Gru, the pointy-nosed, curious-accented bad guy of Despicable Me (voiced by Steve Carell), skips ahead at the coffee shop by using a freeze-ray on the other customers, drives a tank through rush-hour traffic and wants to shrink — and then steal — the moon.
Not that all these characters are such bad guys. The filmmakers say they gravitate toward these troubled personalities because they give a character more dimension.
That led to Despicable Me's twist — the three little orphan girls who end up in the care of Gru and his countless yellow, pill-shaped minions. A villain shaped by a cruel mother (voiced by Julie Andrews), Gru finds himself with a chance to be different. Different from the man at the beginning of the film who gets pleasure in popping a child's balloon.
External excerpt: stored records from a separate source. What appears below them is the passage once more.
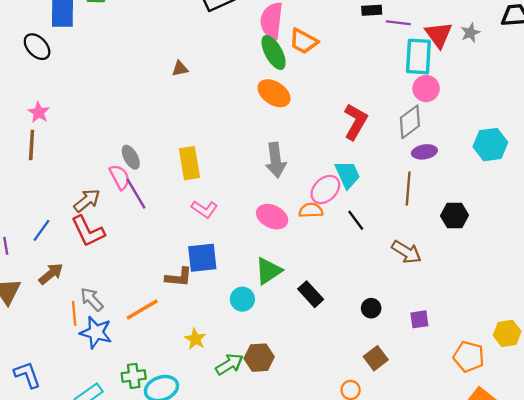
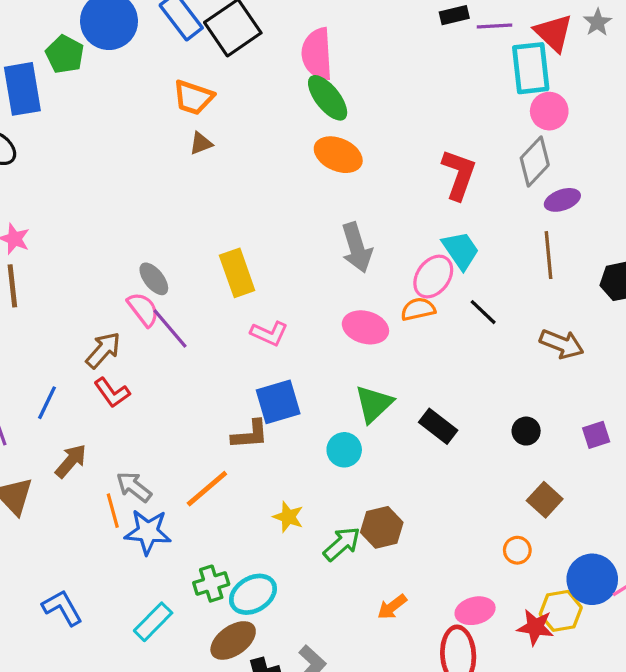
orange trapezoid: (303, 41) -> (193, 97), moved
red L-shape: (88, 231) -> (112, 393), size x0.7

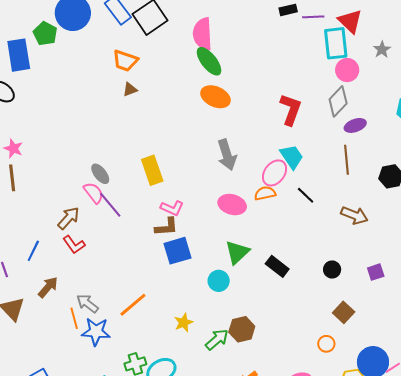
gray star: (598, 22) -> (382, 50), moved
brown L-shape: (250, 435) -> (166, 227), moved
yellow star: (288, 517) -> (184, 323), turned 30

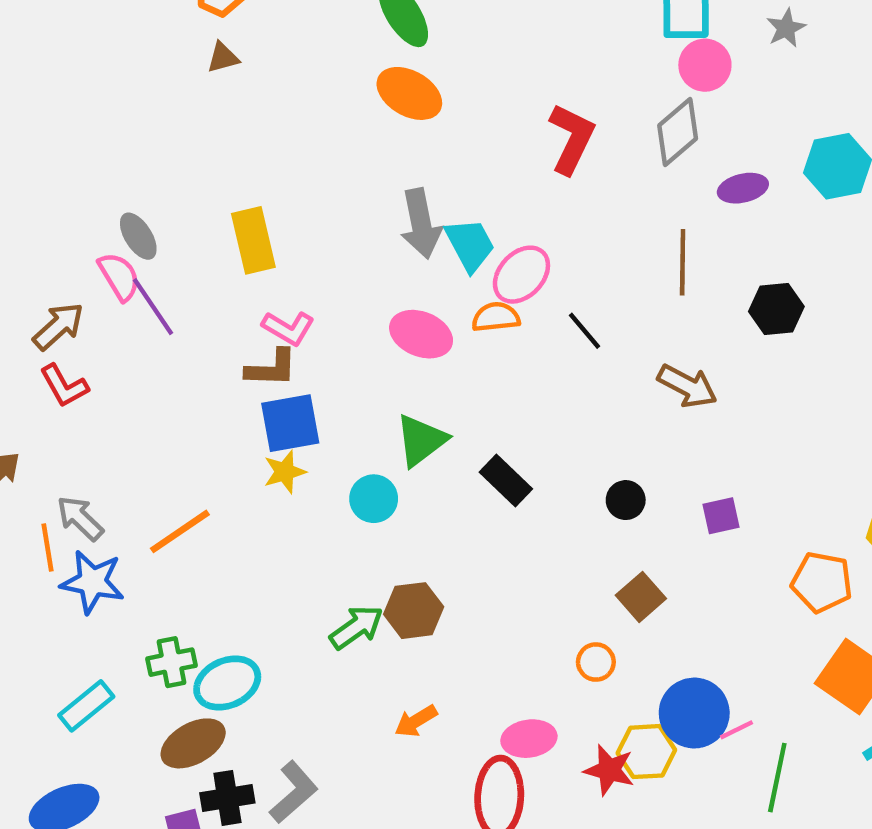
purple ellipse: (355, 125) -> (743, 188), moved
cyan trapezoid: (292, 157) -> (470, 245), moved
yellow star: (184, 323) -> (285, 472), moved

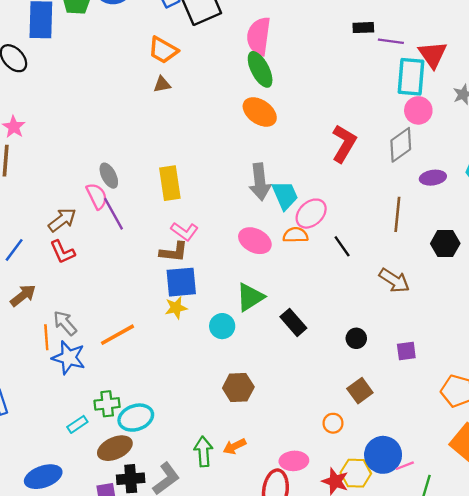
green arrow: (356, 627) -> (203, 451), moved, turned -64
cyan rectangle: (86, 706) -> (77, 424), moved, size x0.7

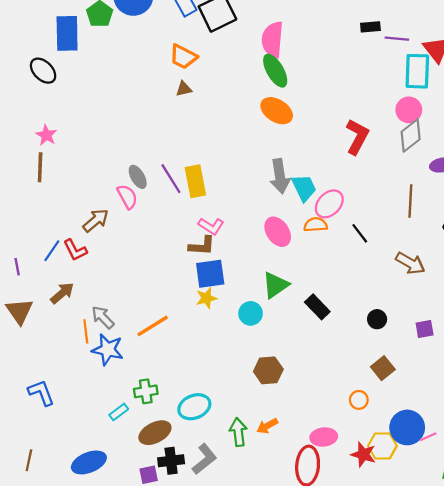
pink circle: (418, 110) -> (409, 110), moved
purple line: (113, 214) -> (171, 179), moved
pink ellipse: (255, 241) -> (278, 232), turned 32
red L-shape: (62, 252) -> (75, 250), moved
cyan ellipse: (136, 418) -> (194, 407), moved

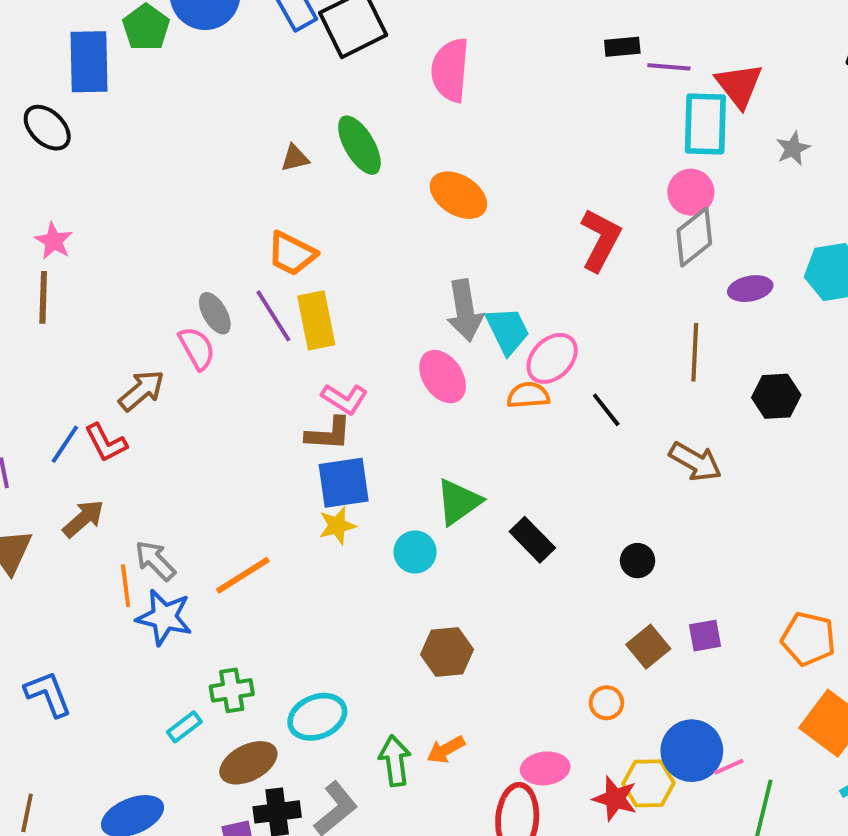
orange trapezoid: (183, 57) -> (292, 254), moved
green ellipse: (275, 71) -> (359, 145), moved
pink ellipse: (278, 232) -> (443, 377), moved
purple square: (425, 329) -> (705, 636), moved

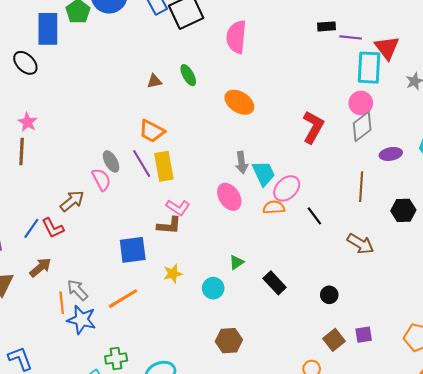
green ellipse: (359, 145) -> (188, 75), size x0.7
gray arrow: (465, 310) -> (242, 163), size x0.7
blue square: (344, 483) -> (133, 250), moved
green triangle: (459, 502) -> (236, 262), size x0.6

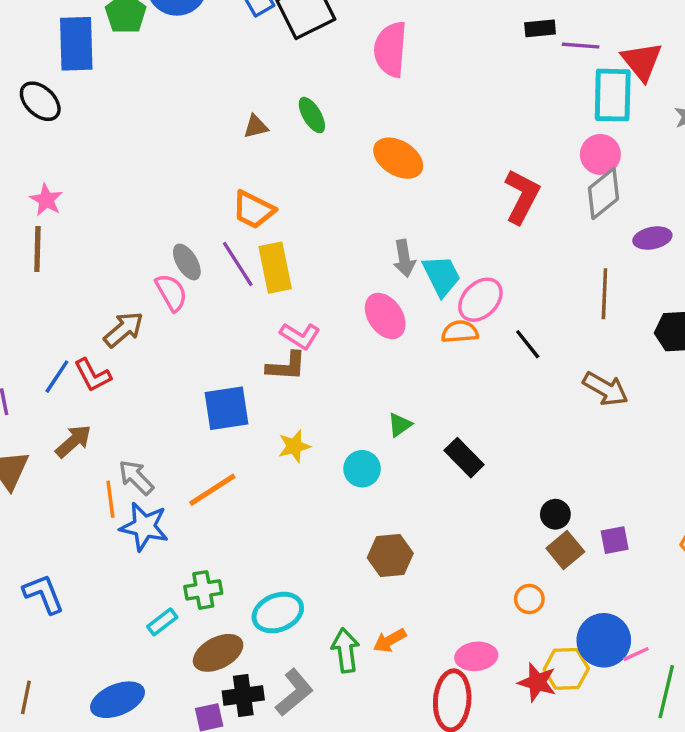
black circle: (329, 295) -> (555, 514), moved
Fatherhood is also at the heart of Hop, planned for release on April 1. Brand's animated rabbit is the son of the Easter Bunny. He isn't interested in taking over the family business and escapes to crash with a fellow slacker, albeit of the human persuasion (James Marsden).
"It's an unlikely friendship that develops between these two guys, both of whom are having trouble growing up and accepting adulthood," Meledandri says. "Each becomes the catalyst for the other to do so."
Brand also has a role in Despicable Me, providing a voice for Gru's sidekick, Dr. Nefario.
Hop, The Lorax, and Despicable Me all share Illumination's screenwriting duo Cinco Paul and Ken Daurio, who started working with Meledandri on another Dr. Seuss project, 2008's Horton Hears a Who.
"We didn't want to make movies just for kids or movies that talk down to kids," Paul says. "There's an emphasis on finding the non-traditional lead characters at Illumination."
"Yeah, kids grow up thinking the Easter Bunny is this perfect, magical creature," Daurio says. "And we've kind of turned that on its, uh, ear."
In The Lorax, the fuzzy-faced being who appears to speak for the endangered trees gets the title, but even he'll need some rounding to be more than a righteous preacher, says its director, Chris Renaud, who also madeDespicable Me: "If we do our jobs, we'll create a character you want to spend time with, so we have to find a layer beyond scolding."
Some Seuss yarns can be deeply intimate, but The Lorax has what its writers describe as an epic scale: A fantastic forest, full of weird and wonderful creatures, gets decimated by the short-sighted, greedy Once-ler — represented in the storybook by only a green arm extending from the window of his shack.
As they expand the story, aiming for a debut on March 2, 2012, the Once-ler will likely reveal his full visage, Renaud says.
Though the devil will get his due, there's a deeper message the filmmakers try to convey with each movie. With the toll of environmental carelessness never more present than in the oil-smeared surf of the Gulf of Mexico, the director says he's especially motivated while working on The Lorax.
"It reinvigorates our feelings about wanting to tell the story," Renaud says. "If the film can expand on that — not just for kids in the States, but around the world — that could be a great thing."